The lost ‘Beach Boys’ album has been compiled by bootleggers and pirates countless times over the years, never satisfactorily, and, indeed, when Capitol finally issued their box set The Smile Sessions in 2011, it was intriguing but ultimately unsatisfying. Brian had already, from the sublime first notes of ‘Our Prayer’ on his 2004 album, fully realised his original vision. I play his record often, and Brian’s live show performing it at Auckland’s Aotea Centre is a thrilling lifetime highlight, albeit one that I had to insist that my better half accompany me to. She was ‘Fun, Fun, Fun’ and ‘California Girls’ shy, but it only took 15 minutes, and by ‘Cabin Essence’ she was swooning with every other ecstatic soul in the room. The perfect segue from ‘You Are My Sunshine’ into ‘Cabin Essence’ is one of my favourite musical moments ever.
But not as favourite-moment as the opening bars to ‘Don’t Worry Baby’, which I accidentally discovered at the age of nine when Dad bought the single for me in one of our ex-jukebox purchases.
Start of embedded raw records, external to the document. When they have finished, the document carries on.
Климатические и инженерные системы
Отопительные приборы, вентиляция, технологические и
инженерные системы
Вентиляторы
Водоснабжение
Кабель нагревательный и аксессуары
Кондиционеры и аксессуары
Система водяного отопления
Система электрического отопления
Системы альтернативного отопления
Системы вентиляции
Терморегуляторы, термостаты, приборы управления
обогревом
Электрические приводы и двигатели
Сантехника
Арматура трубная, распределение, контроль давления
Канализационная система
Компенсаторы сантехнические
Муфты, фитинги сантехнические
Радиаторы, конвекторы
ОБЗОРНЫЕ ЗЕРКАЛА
Imagine being a pop-obsessed kid, living in a somewhat pop-barren zone (outside Palmerston North) and hearing THAT for the first time. And then that voice arrives: Brian Wilson’s vocal reach to the stars. It’s still the song I turn to in sad times, the song I play when I need a lift, or the tune I reach for because I just feel an unexplainable need to do so. And I still have that copy.
One more time:
As you do when an idol (and, yes, I unashamedly idolised Brian Wilson after that record arrived in our house, and never really let go) passes, you reach for music. ‘Don’t Worry Baby’, of course, and I’ll play side two of The Beach Boys Today later, but I also reached for some of the redemption era music. I’ve been playing his Smile, and I played the tracks on his underrated Gershwin tribute album that I dig, especially the lovely California-tinged remake ‘I’ve Got A Crush On You’ and ‘Someone To Watch Over Me’.
But oddly, what I’ve played on loop are the last three tracks on the final Beach Boys album, songs that we, as a friend said, had no right to expect, given the stolid solo albums that mostly followed Smile.
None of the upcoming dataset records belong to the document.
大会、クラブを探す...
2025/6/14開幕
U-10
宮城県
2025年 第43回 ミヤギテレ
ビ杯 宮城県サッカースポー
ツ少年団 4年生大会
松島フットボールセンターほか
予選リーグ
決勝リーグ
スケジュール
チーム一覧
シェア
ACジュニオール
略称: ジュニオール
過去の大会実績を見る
But there they were, on 2012’s That’s Why God Made The Radio, an otherwise ok record (I do like the title track): ‘From There To Back Again’, ‘Pacific Coast Highway’ and ‘Summer’s Gone’.
As melodically inspiring as anything the great man has ever melded together in his epic studio explorations of sound and song, and lyrically reflective and affecting. Andrew Male, in The Guardian today, put it well: the suite is as warm, poignant and wistful as a summer sunset, a quiet acceptance of beauty in its final dying moments.
So sad, a goodbye…
Sometimes I realise my days are getting on
Sometimes I realise it's time to move along
And I wanna go home
Sunlight's fading and there's not much left to say
My life, I'm better off alone
My life, I'm better on my own
Driving down Pacific Coast, out on Highway One
The setting sun
Goodbye
Goodbye, Brian Wilson.
Very nice tribute. Growing up in Auckland I always thought the BBs the quintessential Kiwi band - songs about the beach and long summers and cars and girls and surfing and friends and good times and sad times. I must have first heard them around the same age as you as I recall buying a cassette of a BBs hits album - the one with the surfer illustrated on the cover - aged 10 and playing it over and over. Perhaps because these hits shaped my young love for the BBs I've always had more passion for their early hits - I Get Around is my all time favourite BBs tune (very Mt Roskill, I know). I did see Brian perform twice with that remarkable band who hit every note and harmony. Got to interview him prior to his Montreux show, which as expected was rather sad - the interview - as he was pretty blank. No matter, such fabulous hits. Will now listen to that late album you recommend.